Your instructions
The records that appear below are to be restated word for word.
>>>
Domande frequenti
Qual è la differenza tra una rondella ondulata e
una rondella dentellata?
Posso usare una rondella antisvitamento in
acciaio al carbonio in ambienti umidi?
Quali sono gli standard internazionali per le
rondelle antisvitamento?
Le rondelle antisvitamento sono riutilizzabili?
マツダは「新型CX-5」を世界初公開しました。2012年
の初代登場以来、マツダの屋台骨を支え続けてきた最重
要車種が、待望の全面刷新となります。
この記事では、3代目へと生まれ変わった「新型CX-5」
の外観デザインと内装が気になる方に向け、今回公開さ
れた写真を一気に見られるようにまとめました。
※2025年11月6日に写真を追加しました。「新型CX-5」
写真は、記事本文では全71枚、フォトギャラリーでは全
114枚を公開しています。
<<<
Exercise answer
Domande frequenti
Qual è la differenza tra una rondella ondulata e
una rondella dentellata?
Posso usare una rondella antisvitamento in
acciaio al carbonio in ambienti umidi?
Quali sono gli standard internazionali per le
rondelle antisvitamento?
Le rondelle antisvitamento sono riutilizzabili?
マツダは「新型CX-5」を世界初公開しました。2012年
の初代登場以来、マツダの屋台骨を支え続けてきた最重
要車種が、待望の全面刷新となります。
この記事では、3代目へと生まれ変わった「新型CX-5」
の外観デザインと内装が気になる方に向け、今回公開さ
れた写真を一気に見られるようにまとめました。
※2025年11月6日に写真を追加しました。「新型CX-5」
写真は、記事本文では全71枚、フォトギャラリーでは全
114枚を公開しています。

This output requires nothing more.